## Data under study
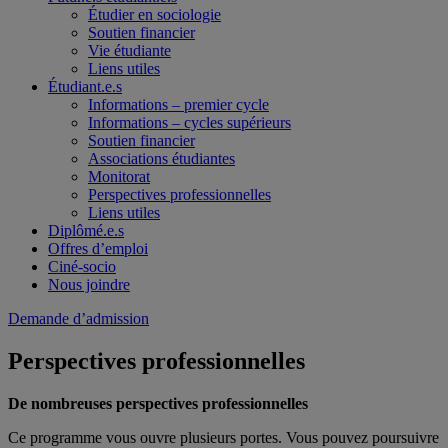
Étudier en sociologie
Soutien financier
Vie étudiante
Liens utiles
Étudiant.e.s
Informations – premier cycle
Informations – cycles supérieurs
Soutien financier
Associations étudiantes
Monitorat
Perspectives professionnelles
Liens utiles
Diplômé.e.s
Offres d’emploi
Ciné-socio
Nous joindre
Demande d’admission
Perspectives professionnelles
De nombreuses perspectives professionnelles
Ce programme vous ouvre plusieurs portes. Vous pouvez poursuivre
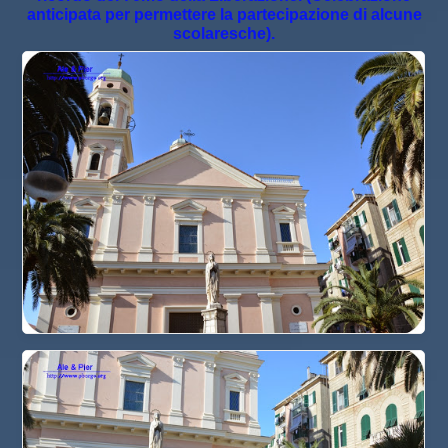
anticipata per permettere la partecipazione di alcune
scolaresche).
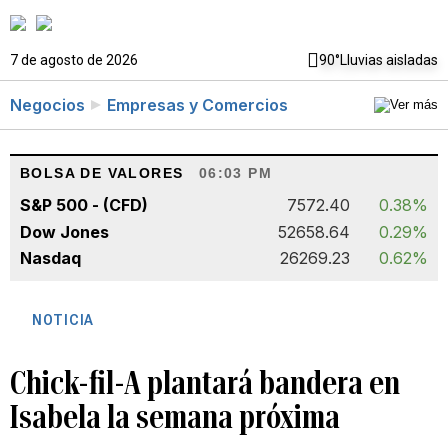
7 de agosto de 2026
90°
Lluvias aisladas
Negocios
Empresas y Comercios
BOLSA DE VALORES
06:03 PM
S&P 500 - (CFD)
7572.40
0.38%
Dow Jones
52658.64
0.29%
Nasdaq
26269.23
0.62%
NOTICIA
Chick-fil-A plantará bandera en
Isabela la semana próxima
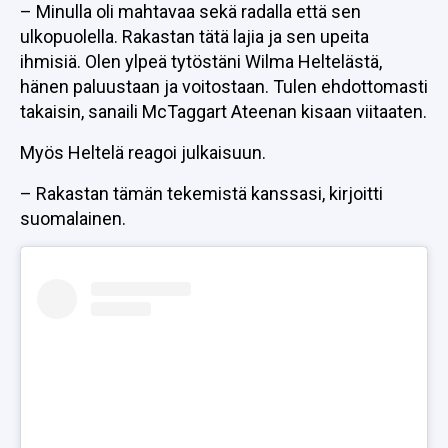
– Minulla oli mahtavaa sekä radalla että sen
ulkopuolella. Rakastan tätä lajia ja sen upeita
ihmisiä. Olen ylpeä tytöstäni Wilma Heltelästä,
hänen paluustaan ja voitostaan. Tulen ehdottomasti
takaisin, sanaili McTaggart Ateenan kisaan viitaaten.
Myös Heltelä reagoi julkaisuun.
– Rakastan tämän tekemistä kanssasi, kirjoitti
suomalainen.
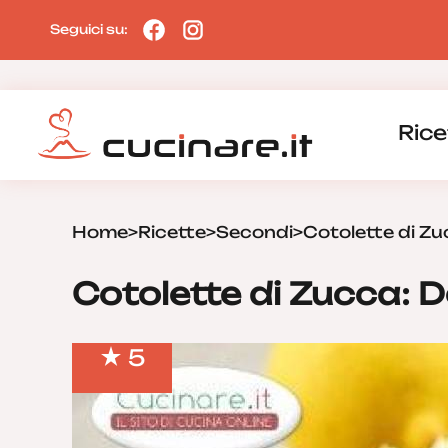
Seguici su:
Rice
Home
>
Ricette
>
Secondi
>
Cotolette di Z
Cotolette di Zucca: D
5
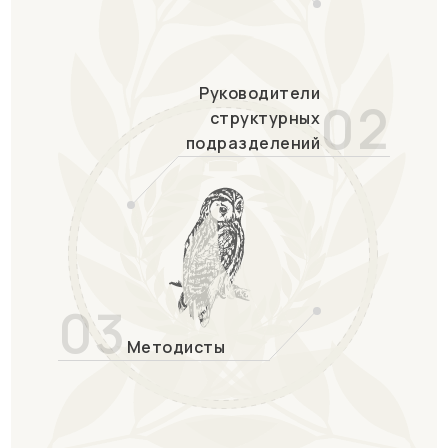
Руководители
02
структурных
подразделений
03
Методисты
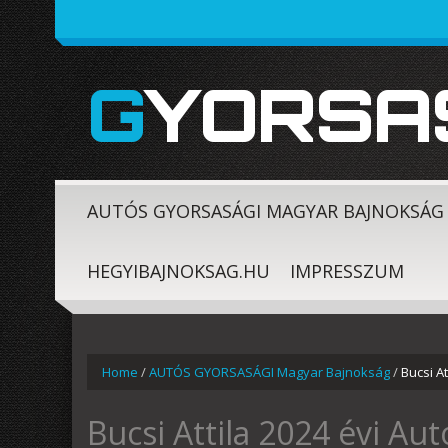
GYORSA
AUTÓS GYORSASÁGI MAGYAR BAJNOKSÁG
HEGYIBAJNOKSAG.HU
IMPRESSZUM
Home
/
AUTÓS GYORSASÁGI Magyar Bajnokság
/
Bucsi A
Bucsi Attila 2024 évi Au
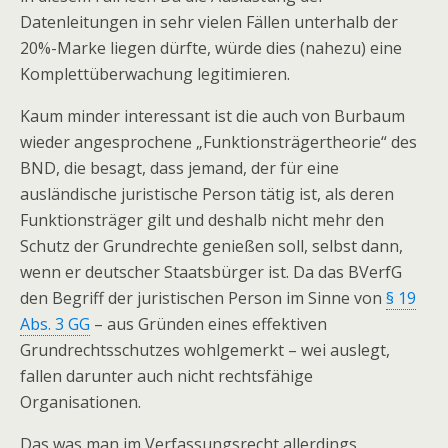
Datenleitungen in sehr vielen Fällen unterhalb der
20%-Marke liegen dürfte, würde dies (nahezu) eine
Komplettüberwachung legitimieren.
Kaum minder interessant ist die auch von Burbaum
wieder angesprochene „Funktionsträgertheorie“ des
BND, die besagt, dass jemand, der für eine
ausländische juristische Person tätig ist, als deren
Funktionsträger gilt und deshalb nicht mehr den
Schutz der Grundrechte genießen soll, selbst dann,
wenn er deutscher Staatsbürger ist. Da das BVerfG
den Begriff der juristischen Person im Sinne von
§ 19
Abs. 3 GG
– aus Gründen eines effektiven
Grundrechtsschutzes wohlgemerkt – wei auslegt,
fallen darunter auch nicht rechtsfähige
Organisationen.
Das was man im Verfassungsrecht allerdings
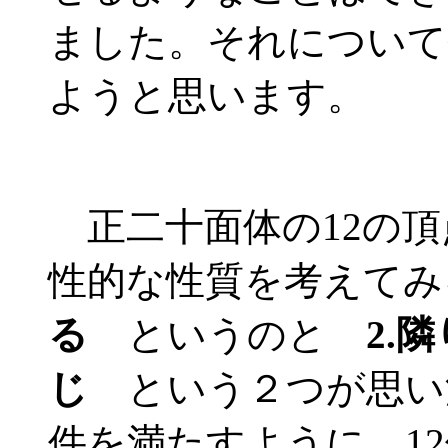
ました。それについて
ようと思います。
正二十面体の12の頂
性的な性質を考えて
る
というのと
2.
じ
という２つが思い
件を満たすように、1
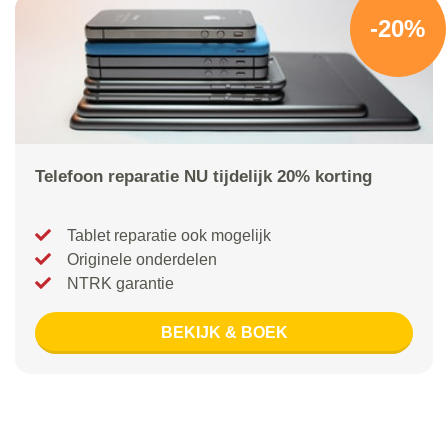
-20%
Telefoon reparatie NU tijdelijk 20% korting
Tablet reparatie ook mogelijk
Originele onderdelen
NTRK garantie
BEKIJK & BOEK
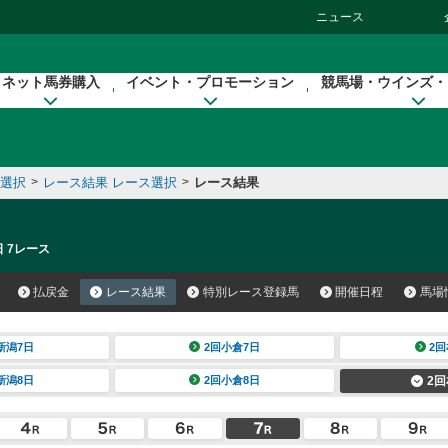
ニュース
ネット馬券購入
イベント・プロモーション
競馬場・ウインズ・
催選択
>
レース結果 レース選択
>
レース結果
日 7レース
払戻金
レース結果
特別レース登録馬
開催日程
馬場
新潟7日
2回小倉7日
2回
新潟8日
2回小倉8日
2回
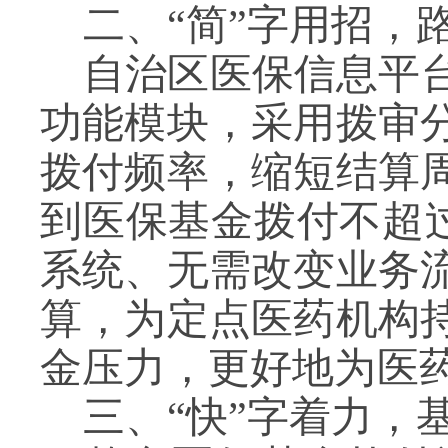
二、
“简”字用招，
自治区医保信息平
功能模块，采用拨审
拨付频率，缩短结
算
到医保基金拨付不超
系统、无需改变业务
算，为定点医药机构
金压力，更好地为医
三、
“
快
”字着力，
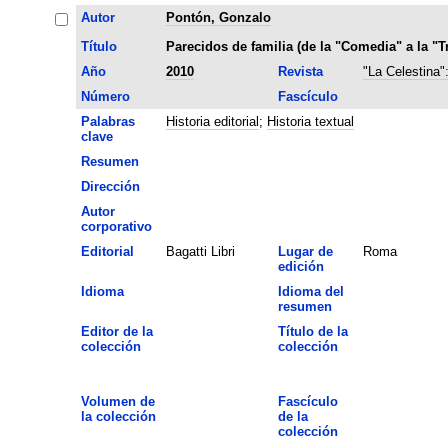
Autor
Pontón, Gonzalo
Título
Parecidos de familia (de la "Comedia" a la "
Año
2010
Revista
"La Celestina"
Número
Fascículo
Palabras
Historia editorial
;
Historia textual
clave
Resumen
Dirección
Autor
corporativo
Editorial
Bagatti Libri
Lugar de
Roma
edición
Idioma
Idioma del
resumen
Editor de la
Título de la
colección
colección
Volumen de
Fascículo
la colección
de la
colección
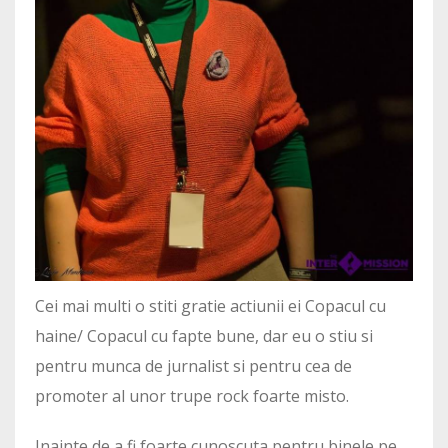
Cei mai multi o stiti gratie actiunii ei Copacul cu
haine/ Copacul cu fapte bune, dar eu o stiu si
pentru munca de jurnalist si pentru cea de
promoter al unor trupe rock foarte misto.
Inainte de a fi foarte cunoscuta pentru binele pe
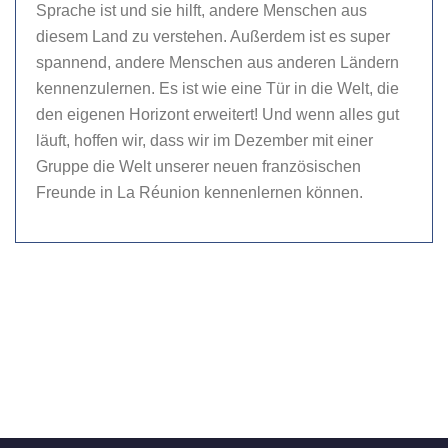
Sprache ist und sie hilft, andere Menschen aus
diesem Land zu verstehen. Außerdem ist es super
spannend, andere Menschen aus anderen Ländern
kennenzulernen. Es ist wie eine Tür in die Welt, die
den eigenen Horizont erweitert! Und wenn alles gut
läuft, hoffen wir, dass wir im Dezember mit einer
Gruppe die Welt unserer neuen französischen
Freunde in La Réunion kennenlernen können.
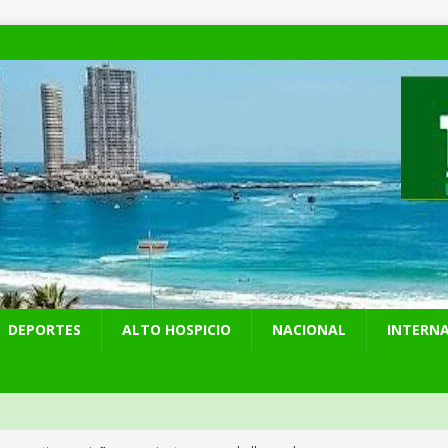
DEPORTES
ALTO HOSPICIO
NACIONAL
INTERN
 preventiva por influenza aviar tras nuevo hallazgo de ave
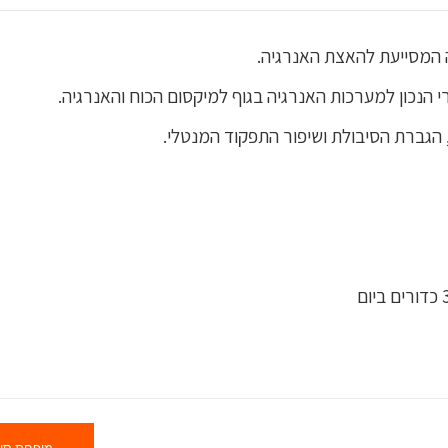
הנכון למערכות האנרגיה בגוף למיקסום הכוח והאנרגיה.
, הגברת הסיבולת ושיפור התפקוד המנטלי.
מופחת סו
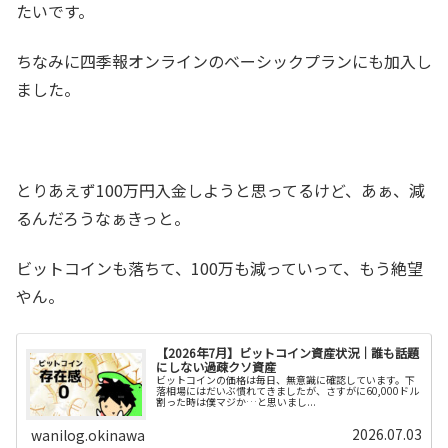
たいです。
ちなみに四季報オンラインのベーシックプランにも加入し
ました。
とりあえず100万円入金しようと思ってるけど、あぁ、減
るんだろうなぁきっと。
ビットコインも落ちて、100万も減っていって、もう絶望
やん。
【2026年7月】ビットコイン資産状況｜誰も話題
にしない過疎クソ資産
ビットコインの価格は毎日、無意識に確認しています。下
落相場にはだいぶ慣れてきましたが、さすがに60,000ドル
割った時は僕マジか…と思いまし...
2026.07.03
wanilog.okinawa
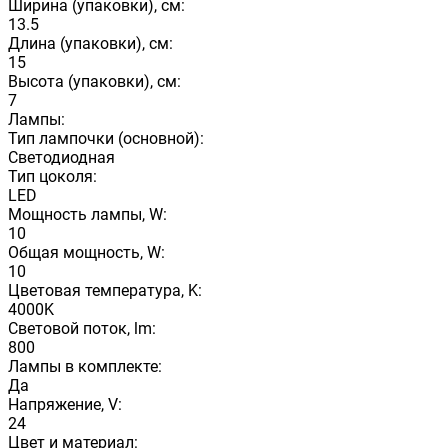
Ширина (упаковки), см:
13.5
Длина (упаковки), см:
15
Высота (упаковки), см:
7
Лампы:
Тип лампочки (основной):
Светодиодная
Тип цоколя:
LED
Мощность лампы, W:
10
Общая мощность, W:
10
Цветовая температура, K:
4000K
Световой поток, lm:
800
Лампы в комплекте:
Да
Напряжение, V:
24
Цвет и материал:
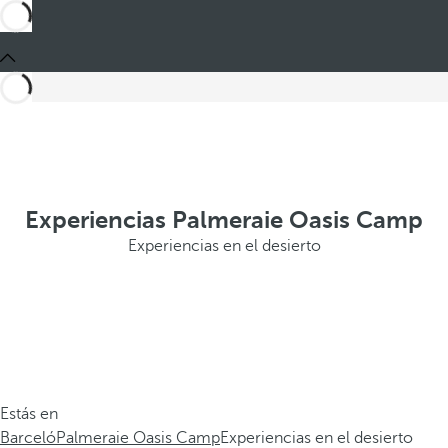
Experiencias Palmeraie Oasis Camp
Experiencias en el desierto
Estás en
Barceló
Palmeraie Oasis Camp
Experiencias en el desierto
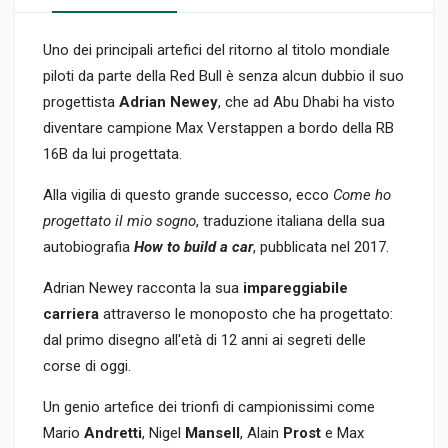
Uno dei principali artefici del ritorno al titolo mondiale
piloti da parte della Red Bull è senza alcun dubbio il suo
progettista
Adrian Newey
, che ad Abu Dhabi ha visto
diventare campione Max Verstappen a bordo della RB
16B da lui progettata.
Alla vigilia di questo grande successo, ecco
Come ho
progettato il mio sogno
, traduzione italiana della sua
autobiografia
How to build a car
, pubblicata nel 2017.
Adrian Newey racconta la sua
impareggiabile
carriera
attraverso le monoposto che ha progettato:
dal primo disegno all'età di 12 anni ai segreti delle
corse di oggi.
Un genio artefice dei trionfi di campionissimi come
Mario
Andretti
, Nigel
Mansell
, Alain
Prost
e Max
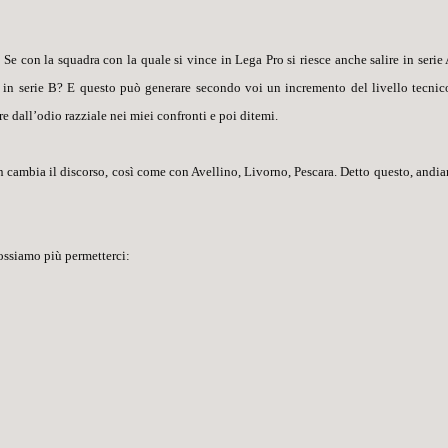
 con la squadra con la quale si vince in Lega Pro si riesce anche salire in serie 
o in serie B? E questo può generare secondo voi un incremento del livello tecnic
e dall’odio razziale nei miei confronti e poi ditemi.
n cambia il discorso, così come con Avellino, Livorno, Pescara. Detto questo, andi
ossiamo più permetterci:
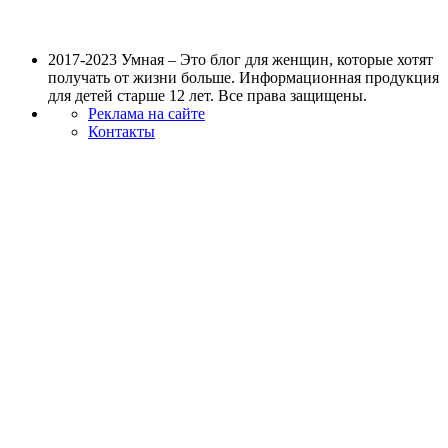
2017-2023 Умная – Это блог для женщин, которые хотят
получать от жизни больше. Информационная продукция
для детей старше 12 лет. Все права защищены.
Реклама на сайте
Контакты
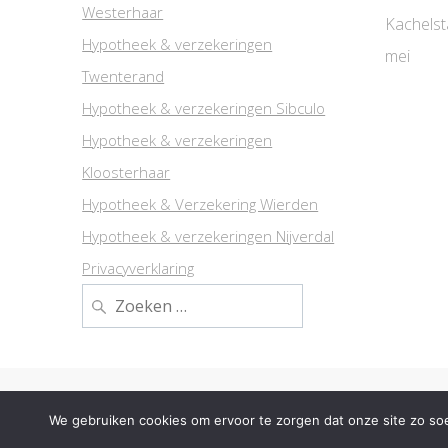
Westerhaar
Kachelst
Hypotheek & verzekeringen
mei
Twenterand
Hypotheek & verzekeringen Sibculo
Hypotheek & verzekeringen
Kloosterhaar
Hypotheek & Verzekering Wierden
Hypotheek & verzekeringen Nijverdal
Privacyverklaring
Zoeken
naar:
We gebruiken cookies om ervoor te zorgen dat onze site zo soep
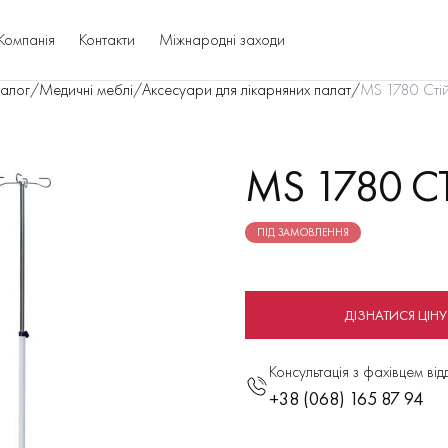
Компанія
Контакти
Міжнародні заходи
талог
/
Медичні меблі
/
Аксесуари для лікарняних палат
/
MS 1780 Стій
MS 1780 С
ПІД ЗАМОВЛЕННЯ
ДІЗНАТИСЯ ЦІНУ
Консультація з фахівцем від
+38 (068) 165 87 94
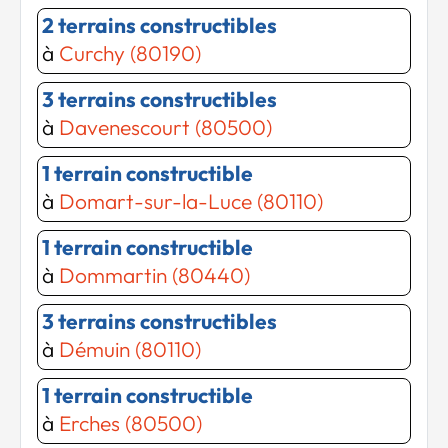
2 terrains constructibles
à
Curchy (80190)
3 terrains constructibles
à
Davenescourt (80500)
1 terrain constructible
à
Domart-sur-la-Luce (80110)
1 terrain constructible
à
Dommartin (80440)
3 terrains constructibles
à
Démuin (80110)
1 terrain constructible
à
Erches (80500)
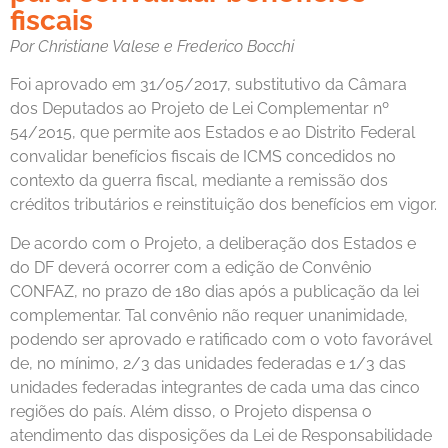
fiscais
Por Christiane Valese e Frederico Bocchi
Foi aprovado em 31/05/2017, substitutivo da Câmara
dos Deputados ao Projeto de Lei Complementar nº
54/2015, que permite aos Estados e ao Distrito Federal
convalidar benefícios fiscais de ICMS concedidos no
contexto da guerra fiscal, mediante a remissão dos
créditos tributários e reinstituição dos benefícios em vigor.
De acordo com o Projeto, a deliberação dos Estados e
do DF deverá ocorrer com a edição de Convênio
CONFAZ, no prazo de 180 dias após a publicação da lei
complementar. Tal convênio não requer unanimidade,
podendo ser aprovado e ratificado com o voto favorável
de, no mínimo, 2/3 das unidades federadas e 1/3 das
unidades federadas integrantes de cada uma das cinco
regiões do país. Além disso, o Projeto dispensa o
atendimento das disposições da Lei de Responsabilidade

## Problem to solve
Everything from the line containing "Por Christiane Valese e Frederico Bocchi" through the final line of the listing, inclusive, must be reproduced exactly; leave out the rest.

## Solution
Por Christiane Valese e Frederico Bocchi
Foi aprovado em 31/05/2017, substitutivo da Câmara
dos Deputados ao Projeto de Lei Complementar nº
54/2015, que permite aos Estados e ao Distrito Federal
convalidar benefícios fiscais de ICMS concedidos no
contexto da guerra fiscal, mediante a remissão dos
créditos tributários e reinstituição dos benefícios em vigor.
De acordo com o Projeto, a deliberação dos Estados e
do DF deverá ocorrer com a edição de Convênio
CONFAZ, no prazo de 180 dias após a publicação da lei
complementar. Tal convênio não requer unanimidade,
podendo ser aprovado e ratificado com o voto favorável
de, no mínimo, 2/3 das unidades federadas e 1/3 das
unidades federadas integrantes de cada uma das cinco
regiões do país. Além disso, o Projeto dispensa o
atendimento das disposições da Lei de Responsabilidade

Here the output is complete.